== Segment start ==

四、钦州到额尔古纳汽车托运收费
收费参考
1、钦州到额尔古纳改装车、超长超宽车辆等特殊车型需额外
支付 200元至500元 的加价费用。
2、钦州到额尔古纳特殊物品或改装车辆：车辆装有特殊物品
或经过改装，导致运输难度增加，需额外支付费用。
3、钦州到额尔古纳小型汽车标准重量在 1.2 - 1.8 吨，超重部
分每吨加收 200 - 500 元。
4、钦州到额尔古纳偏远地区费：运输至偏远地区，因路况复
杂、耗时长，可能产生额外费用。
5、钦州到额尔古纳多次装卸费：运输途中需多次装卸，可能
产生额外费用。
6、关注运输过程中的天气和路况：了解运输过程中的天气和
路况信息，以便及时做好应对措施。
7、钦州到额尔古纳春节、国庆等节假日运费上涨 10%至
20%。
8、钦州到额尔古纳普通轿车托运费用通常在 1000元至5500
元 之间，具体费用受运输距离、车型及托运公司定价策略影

== Segment end ==

Repeat each line, unchanged, from the line that contains "5、钦州到额尔古纳多次装卸费：运输途中需多次装卸，可能" to the end of the listing above.

5、钦州到额尔古纳多次装卸费：运输途中需多次装卸，可能
产生额外费用。
6、关注运输过程中的天气和路况：了解运输过程中的天气和
路况信息，以便及时做好应对措施。
7、钦州到额尔古纳春节、国庆等节假日运费上涨 10%至
20%。
8、钦州到额尔古纳普通轿车托运费用通常在 1000元至5500
元 之间，具体费用受运输距离、车型及托运公司定价策略影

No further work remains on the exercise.